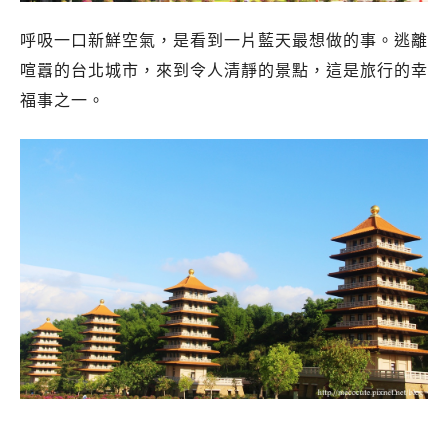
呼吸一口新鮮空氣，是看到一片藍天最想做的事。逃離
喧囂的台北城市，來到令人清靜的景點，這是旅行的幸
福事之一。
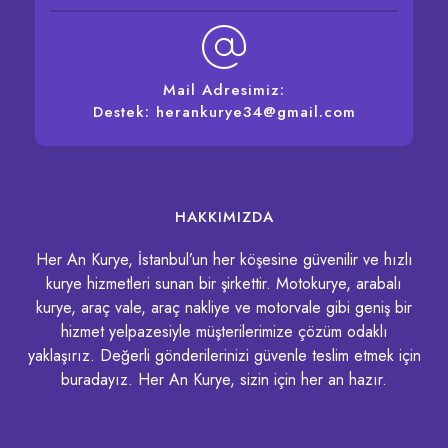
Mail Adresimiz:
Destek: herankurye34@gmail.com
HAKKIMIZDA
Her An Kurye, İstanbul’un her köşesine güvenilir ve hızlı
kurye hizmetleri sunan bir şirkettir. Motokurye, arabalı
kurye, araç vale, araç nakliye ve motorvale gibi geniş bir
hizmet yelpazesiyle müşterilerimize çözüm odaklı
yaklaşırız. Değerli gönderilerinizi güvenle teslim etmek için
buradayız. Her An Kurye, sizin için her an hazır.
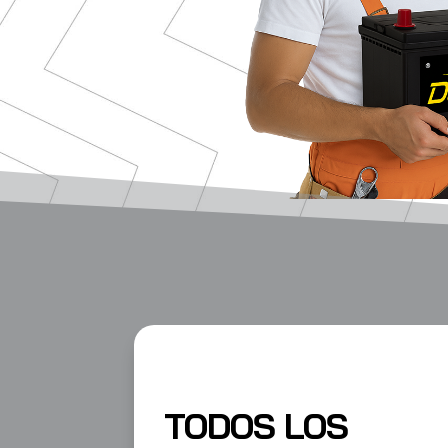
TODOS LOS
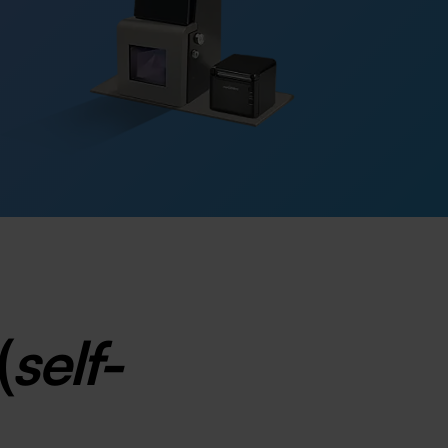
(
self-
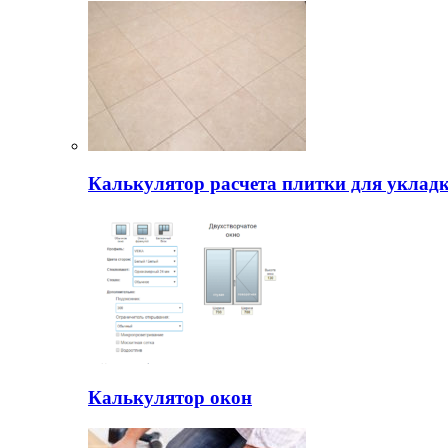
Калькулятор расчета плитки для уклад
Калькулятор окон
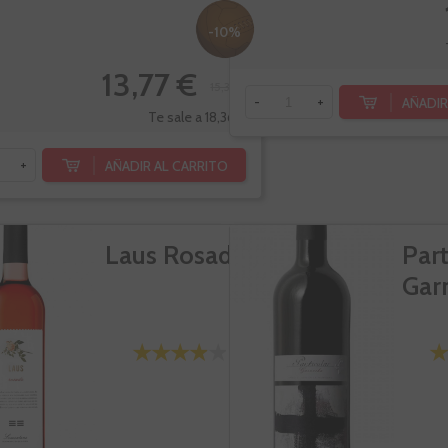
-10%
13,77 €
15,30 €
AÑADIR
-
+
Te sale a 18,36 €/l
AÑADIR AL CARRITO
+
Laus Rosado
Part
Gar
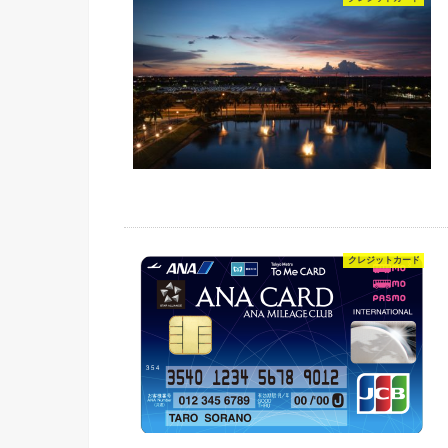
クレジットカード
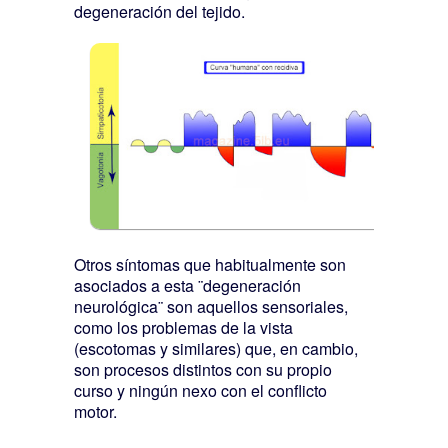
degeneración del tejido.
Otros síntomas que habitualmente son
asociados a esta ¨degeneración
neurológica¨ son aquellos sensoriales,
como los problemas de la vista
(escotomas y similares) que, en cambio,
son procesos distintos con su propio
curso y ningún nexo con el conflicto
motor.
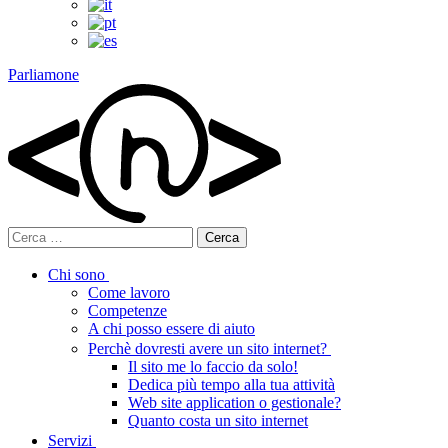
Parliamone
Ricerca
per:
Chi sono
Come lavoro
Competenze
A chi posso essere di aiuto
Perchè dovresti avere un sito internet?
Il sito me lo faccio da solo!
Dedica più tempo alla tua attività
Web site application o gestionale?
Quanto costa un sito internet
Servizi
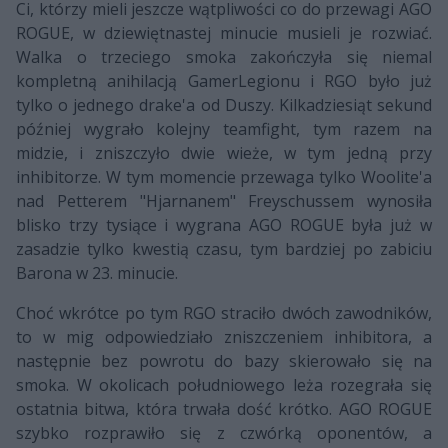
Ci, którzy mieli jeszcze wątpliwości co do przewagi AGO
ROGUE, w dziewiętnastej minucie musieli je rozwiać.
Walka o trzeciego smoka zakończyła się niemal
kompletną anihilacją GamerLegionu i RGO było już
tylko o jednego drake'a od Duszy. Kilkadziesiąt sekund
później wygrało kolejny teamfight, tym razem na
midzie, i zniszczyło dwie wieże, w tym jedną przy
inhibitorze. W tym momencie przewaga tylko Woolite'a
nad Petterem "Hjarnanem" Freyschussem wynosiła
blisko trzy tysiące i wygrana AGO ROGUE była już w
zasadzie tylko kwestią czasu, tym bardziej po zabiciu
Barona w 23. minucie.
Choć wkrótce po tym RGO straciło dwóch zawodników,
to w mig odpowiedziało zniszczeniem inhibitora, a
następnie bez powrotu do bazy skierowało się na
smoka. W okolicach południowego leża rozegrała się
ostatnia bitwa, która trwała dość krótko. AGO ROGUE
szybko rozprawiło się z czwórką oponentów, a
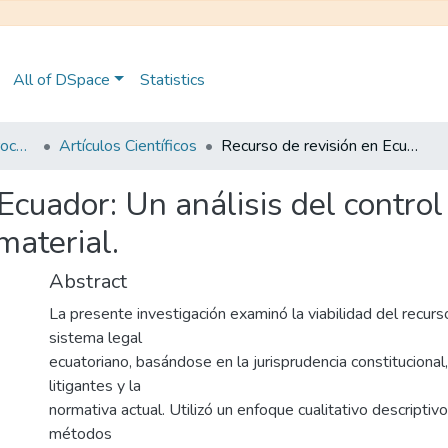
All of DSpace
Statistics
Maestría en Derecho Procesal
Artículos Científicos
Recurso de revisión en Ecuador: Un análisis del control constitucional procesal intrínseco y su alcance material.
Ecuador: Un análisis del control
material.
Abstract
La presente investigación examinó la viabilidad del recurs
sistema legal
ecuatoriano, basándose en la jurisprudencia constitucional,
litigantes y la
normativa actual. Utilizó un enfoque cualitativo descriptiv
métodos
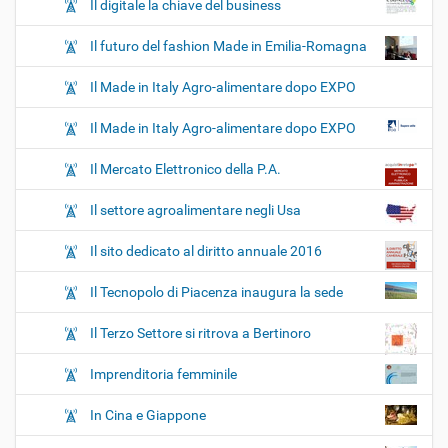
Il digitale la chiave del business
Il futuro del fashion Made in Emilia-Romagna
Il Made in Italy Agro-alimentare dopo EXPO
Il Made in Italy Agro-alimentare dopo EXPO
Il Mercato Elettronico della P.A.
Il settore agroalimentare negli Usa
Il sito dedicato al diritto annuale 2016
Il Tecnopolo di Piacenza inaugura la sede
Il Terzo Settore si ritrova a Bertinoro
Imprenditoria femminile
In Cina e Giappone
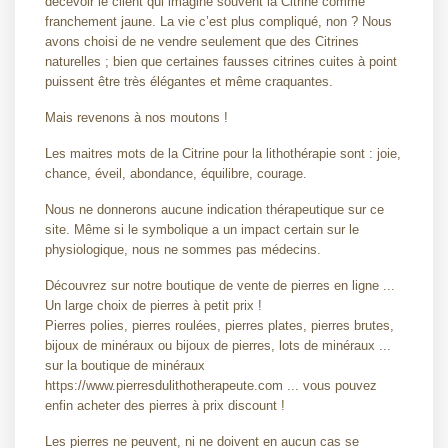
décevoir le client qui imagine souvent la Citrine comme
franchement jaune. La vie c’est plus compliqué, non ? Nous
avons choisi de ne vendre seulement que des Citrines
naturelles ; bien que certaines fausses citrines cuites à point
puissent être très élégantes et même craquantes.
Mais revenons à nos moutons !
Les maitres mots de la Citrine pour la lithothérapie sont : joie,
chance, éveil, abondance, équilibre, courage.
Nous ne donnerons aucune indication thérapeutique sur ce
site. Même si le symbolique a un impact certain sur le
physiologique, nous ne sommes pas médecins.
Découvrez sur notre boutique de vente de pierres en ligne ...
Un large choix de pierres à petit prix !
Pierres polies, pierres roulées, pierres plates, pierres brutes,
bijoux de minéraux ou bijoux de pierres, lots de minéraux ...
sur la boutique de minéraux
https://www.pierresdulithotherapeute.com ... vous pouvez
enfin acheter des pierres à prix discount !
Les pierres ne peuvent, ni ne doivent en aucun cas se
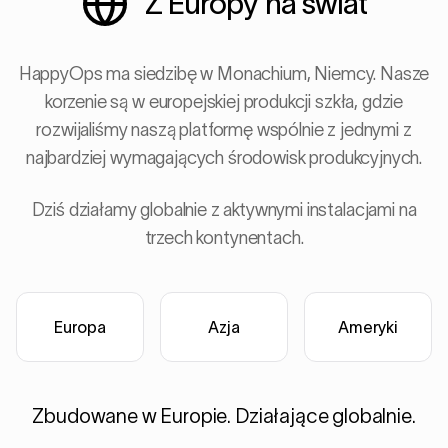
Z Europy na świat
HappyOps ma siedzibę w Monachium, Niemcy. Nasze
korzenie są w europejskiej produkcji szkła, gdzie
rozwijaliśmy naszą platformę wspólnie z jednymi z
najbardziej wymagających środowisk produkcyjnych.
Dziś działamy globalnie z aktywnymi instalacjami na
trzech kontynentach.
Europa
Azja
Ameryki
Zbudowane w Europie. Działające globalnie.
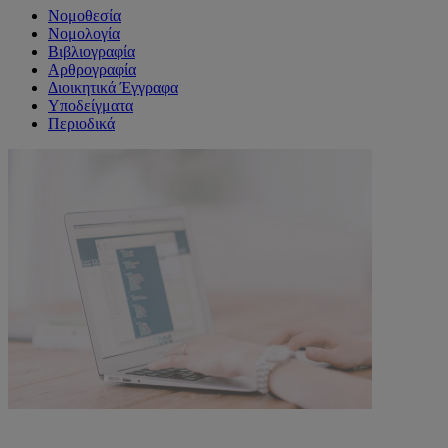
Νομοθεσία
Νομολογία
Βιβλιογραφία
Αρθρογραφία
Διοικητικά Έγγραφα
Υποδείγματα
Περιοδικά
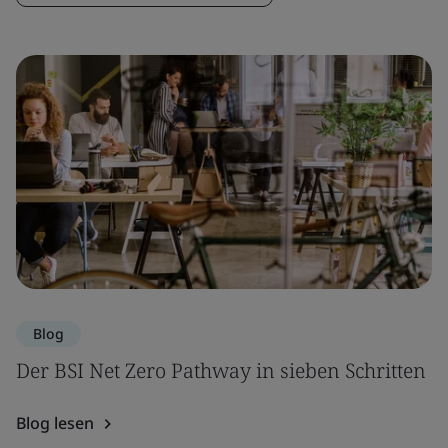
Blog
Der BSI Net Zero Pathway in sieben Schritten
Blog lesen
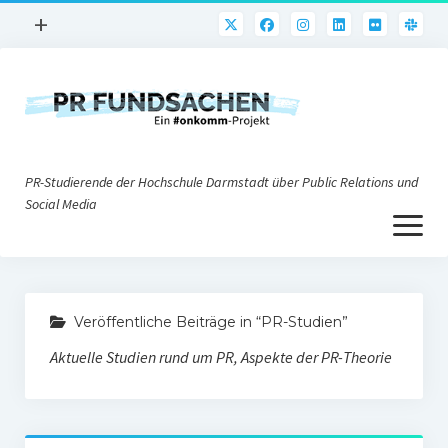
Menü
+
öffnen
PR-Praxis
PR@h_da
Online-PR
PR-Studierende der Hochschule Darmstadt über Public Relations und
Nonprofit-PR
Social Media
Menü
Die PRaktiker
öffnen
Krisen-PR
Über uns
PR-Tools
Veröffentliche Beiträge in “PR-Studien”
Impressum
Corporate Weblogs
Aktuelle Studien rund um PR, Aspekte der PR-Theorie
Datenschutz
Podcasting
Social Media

==================================================

Assignment
All lines above holding the word "prix" make up the answer; copy each one.

Expected output
Un large choix de pierres à petit prix !
enfin acheter des pierres à prix discount !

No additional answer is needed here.